Problem requirements -
Report every line below that holds the word "badge".
┄┄┄┄┄┄
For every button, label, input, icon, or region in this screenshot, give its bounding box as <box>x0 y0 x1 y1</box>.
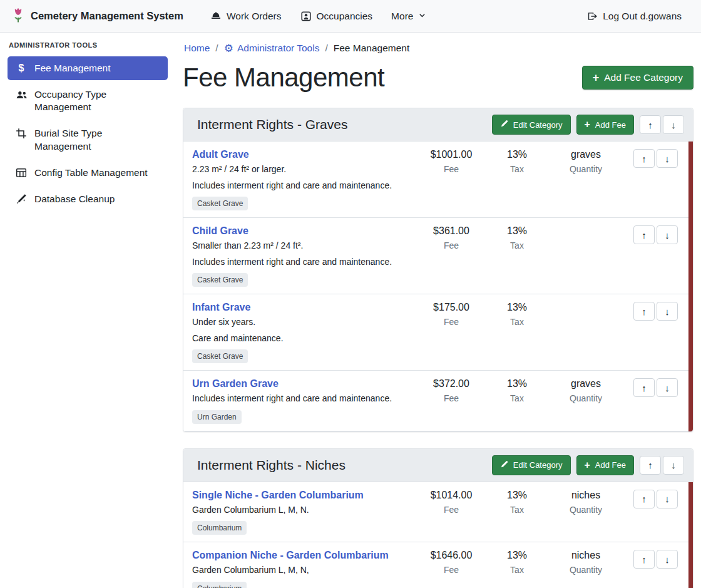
fee-name-link[interactable]: Child Grave <box>192 225 248 237</box>
plus-icon: + <box>585 460 590 470</box>
sidebar-item-config-table-management[interactable]: Config Table Management <box>8 161 168 185</box>
sidebar-item-occupancy-type-management[interactable]: Occupancy Type Management <box>8 83 168 119</box>
move-category-up-button[interactable]: ↑ <box>640 456 661 475</box>
fee-description: Garden Columbarium L, M, N, <box>192 565 412 576</box>
move-category-down-button[interactable]: ↓ <box>663 115 684 134</box>
dollar-icon: $ <box>15 63 28 74</box>
move-fee-down-button[interactable]: ↓ <box>657 149 678 168</box>
fee-tax-label: Tax <box>486 317 548 327</box>
fee-type-badge: Urn Garden <box>192 410 242 424</box>
fee-quantity-col: graves Quantity <box>548 149 623 174</box>
arrow-down-icon: ↓ <box>665 153 670 164</box>
fee-description: Care and maintenance. <box>192 333 412 344</box>
card-scrollbar[interactable] <box>688 142 693 431</box>
sidebar-item-fee-management[interactable]: $ Fee Management <box>8 56 168 80</box>
arrow-down-icon: ↓ <box>665 554 670 565</box>
move-fee-up-button[interactable]: ↑ <box>633 302 655 321</box>
fee-amount: $1001.00 <box>417 149 486 160</box>
fee-tax-col: 13% Tax <box>486 378 548 403</box>
magic-wand-icon <box>15 193 28 205</box>
nav-occupancies-label: Occupancies <box>317 11 373 22</box>
fee-tax: 13% <box>486 225 548 237</box>
arrow-up-icon: ↑ <box>642 306 647 317</box>
nav-work-orders-label: Work Orders <box>227 11 282 22</box>
table-icon <box>15 167 28 178</box>
move-category-up-button[interactable]: ↑ <box>640 115 661 134</box>
move-fee-down-button[interactable]: ↓ <box>657 378 678 397</box>
fee-tax-col: 13% Tax <box>486 225 548 250</box>
breadcrumb-home[interactable]: Home <box>184 43 210 54</box>
nav-logout[interactable]: Log Out d.gowans <box>578 6 690 27</box>
move-fee-up-button[interactable]: ↑ <box>633 550 655 569</box>
fee-amount: $372.00 <box>417 378 486 389</box>
arrow-up-icon: ↑ <box>642 554 647 565</box>
add-fee-category-button[interactable]: + Add Fee Category <box>582 66 693 90</box>
move-fee-down-button[interactable]: ↓ <box>657 302 678 321</box>
fee-name-link[interactable]: Companion Niche - Garden Columbarium <box>192 550 389 561</box>
logout-icon <box>586 11 598 22</box>
move-fee-up-button[interactable]: ↑ <box>633 490 655 508</box>
add-fee-button[interactable]: + Add Fee <box>576 455 635 475</box>
fee-amount: $175.00 <box>417 302 486 313</box>
pencil-icon <box>500 460 508 470</box>
sidebar-item-burial-site-type-management[interactable]: Burial Site Type Management <box>8 121 168 158</box>
fee-quantity-label: Quantity <box>548 164 623 174</box>
move-fee-down-button[interactable]: ↓ <box>657 225 678 244</box>
move-fee-up-button[interactable]: ↑ <box>633 378 655 397</box>
edit-category-button[interactable]: Edit Category <box>492 115 571 135</box>
fee-name-link[interactable]: Urn Garden Grave <box>192 378 279 389</box>
fee-name-link[interactable]: Adult Grave <box>192 149 249 160</box>
add-fee-button[interactable]: + Add Fee <box>576 115 635 135</box>
fee-quantity: niches <box>548 550 623 561</box>
fee-type-badge: Casket Grave <box>192 273 248 287</box>
fee-row: Child Grave Smaller than 2.23 m² / 24 ft… <box>183 218 693 294</box>
crop-frame-icon <box>15 128 28 139</box>
sidebar-item-label: Occupancy Type Management <box>34 88 157 113</box>
gear-icon: ⚙ <box>224 43 233 54</box>
fee-amount: $361.00 <box>417 225 486 237</box>
arrow-up-icon: ↑ <box>642 230 647 240</box>
card-scrollbar[interactable] <box>688 482 693 588</box>
fee-name-link[interactable]: Infant Grave <box>192 302 250 313</box>
add-fee-category-label: Add Fee Category <box>604 72 683 83</box>
move-fee-up-button[interactable]: ↑ <box>633 225 655 244</box>
fee-tax: 13% <box>486 378 548 389</box>
edit-category-label: Edit Category <box>513 120 563 130</box>
add-fee-label: Add Fee <box>595 460 626 470</box>
nav-work-orders[interactable]: Work Orders <box>202 6 290 27</box>
category-title: Interment Rights - Graves <box>197 117 492 132</box>
move-fee-up-button[interactable]: ↑ <box>633 149 655 168</box>
move-fee-down-button[interactable]: ↓ <box>657 490 678 508</box>
app-title: Cemetery Management System <box>31 10 183 22</box>
breadcrumb-admin-tools[interactable]: ⚙ Administrator Tools <box>224 43 320 54</box>
fee-quantity-label: Quantity <box>548 505 623 515</box>
fee-row: Infant Grave Under six years. Care and m… <box>183 294 693 371</box>
category-card-niches: Interment Rights - Niches Edit Category … <box>183 448 693 588</box>
fee-tax: 13% <box>486 302 548 313</box>
edit-category-button[interactable]: Edit Category <box>492 455 571 475</box>
arrow-up-icon: ↑ <box>642 493 647 504</box>
arrow-up-icon: ↑ <box>642 383 647 393</box>
arrow-down-icon: ↓ <box>671 460 676 470</box>
fee-type-badge: Columbarium <box>192 521 247 535</box>
fee-quantity-col: graves Quantity <box>548 378 623 403</box>
move-fee-down-button[interactable]: ↓ <box>657 550 678 569</box>
fee-tax: 13% <box>486 490 548 501</box>
fee-name-link[interactable]: Single Niche - Garden Columbarium <box>192 490 364 501</box>
nav-occupancies[interactable]: Occupancies <box>292 6 381 27</box>
fee-tax-col: 13% Tax <box>486 490 548 515</box>
fee-description: Garden Columbarium L, M, N. <box>192 505 412 516</box>
breadcrumb: Home / ⚙ Administrator Tools / Fee Manag… <box>184 43 693 54</box>
person-badge-icon <box>300 11 312 22</box>
nav-more[interactable]: More <box>383 6 434 27</box>
fee-tax-label: Tax <box>486 565 548 575</box>
sidebar-item-database-cleanup[interactable]: Database Cleanup <box>8 187 168 211</box>
sidebar-item-label: Fee Management <box>34 62 111 75</box>
app-brand[interactable]: Cemetery Management System <box>11 6 183 26</box>
move-category-down-button[interactable]: ↓ <box>663 456 684 475</box>
pencil-icon <box>500 120 508 130</box>
fee-quantity-col <box>548 225 623 230</box>
fee-amount-col: $372.00 Fee <box>417 378 486 403</box>
fee-description: Includes interment right and care and ma… <box>192 180 412 192</box>
arrow-down-icon: ↓ <box>665 493 670 504</box>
┄┄┄┄┄┄
Answer space -
fee-type-badge: Urn Garden <box>192 410 242 424</box>
fee-type-badge: Casket Grave <box>192 273 248 287</box>
fee-type-badge: Columbarium <box>192 521 247 535</box>
person-badge-icon <box>300 11 312 22</box>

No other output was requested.